Mitsoura
The magical voice of a singer who will conclude the tenth year's festival resonated from several Slovenian stages in 1994 as part of the then nomad, excuse me, travelling ethno-festival Okarina, including the rain-washed Ljubljana castle. Mónika Juhász Miczura - to friends and fans simply Mitsou - was back then the singer of surely the most precious of Hungarian Roma bands Ando Drom. Mitsou learned traditional songs from her mother. She says her mother was about to embark on a wonderful career following numerous awards, if only she had been prepared to move to a bigger city. But she was too poor, she couldn't even afford to buy shoes, and was ashamed to leave her home village on the Romanian border and leave for Budapest barefoot. If we have been deprived of 'Mitsou Senior's' singing, we can rejoice even more at the chance to delight in the evocative and magical singing of her daughter, whose talent was discovered by Jenö Zsigó, the leader of Ando Drom band, at a children's workshop.

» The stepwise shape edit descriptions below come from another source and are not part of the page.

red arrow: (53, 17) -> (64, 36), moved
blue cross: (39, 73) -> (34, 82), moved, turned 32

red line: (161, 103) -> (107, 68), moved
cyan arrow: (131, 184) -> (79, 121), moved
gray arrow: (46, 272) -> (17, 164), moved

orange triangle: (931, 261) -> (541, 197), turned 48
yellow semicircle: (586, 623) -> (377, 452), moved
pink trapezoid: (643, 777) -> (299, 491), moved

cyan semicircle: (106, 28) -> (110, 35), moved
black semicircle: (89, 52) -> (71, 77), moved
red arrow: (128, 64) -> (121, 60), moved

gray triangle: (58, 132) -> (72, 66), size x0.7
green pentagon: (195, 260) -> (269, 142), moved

Although she is no longer a member of that group, Mitsou continues to carry out its mission in a unique fashion, in her new band Mitsoura. Ando Drom translates as 'On the Road' and the owner of such a penetrating, sonorous voice went on a risky adventure in search of variation and innovation which could surpass traditional Roma music. Risky, because many have been burnt before her as they combined traditional and electronic music. Nevertheless, our heroine came out battle-hardened and fresh, with a clear vision of what she wants (and what she wants to achieve from it) from the currently trendy blending of the traditional and the super-modern.

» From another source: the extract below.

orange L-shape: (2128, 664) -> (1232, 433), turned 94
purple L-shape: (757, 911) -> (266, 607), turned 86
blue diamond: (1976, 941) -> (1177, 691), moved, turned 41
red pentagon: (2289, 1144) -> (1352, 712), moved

The fusion of her stunning voice with electronic music is
never a one-way street, it never has one meaning only; her voice is not merely
compulsory decor for the stoned ambience atmosphere. On the contrary, the
prevailing feeling is of Mitsou electrifying Roma music, of her showing how
much electricity there was in it from the very start. She has surrounded it
with ambiental, atmospheric sounds to bring one's attention the spacious,
extensive quality of this essentially nomadic people's music. There is, of
course, the presence of trance, since she reminds us of the experience of
trance itself - translocation, travelling - which is so effortlessly achieved
by Roma musicians. The songs on her alluring debut album (Mitsoura,
2003) are - Roma and Indian as well - almost all traditional, as are most of
the instruments playing with electronic instrumentation: the cimbal (mostly
played by master Kálmán Balogh), kaval, zurna, viola, tabla etc. Old and new,
yet never in conflict or confrontation, but in true harmony and co-existence.
The trance will be even deeper in concert thanks to the accompanying visual
animations inspired by Indian motifs and Roma art work.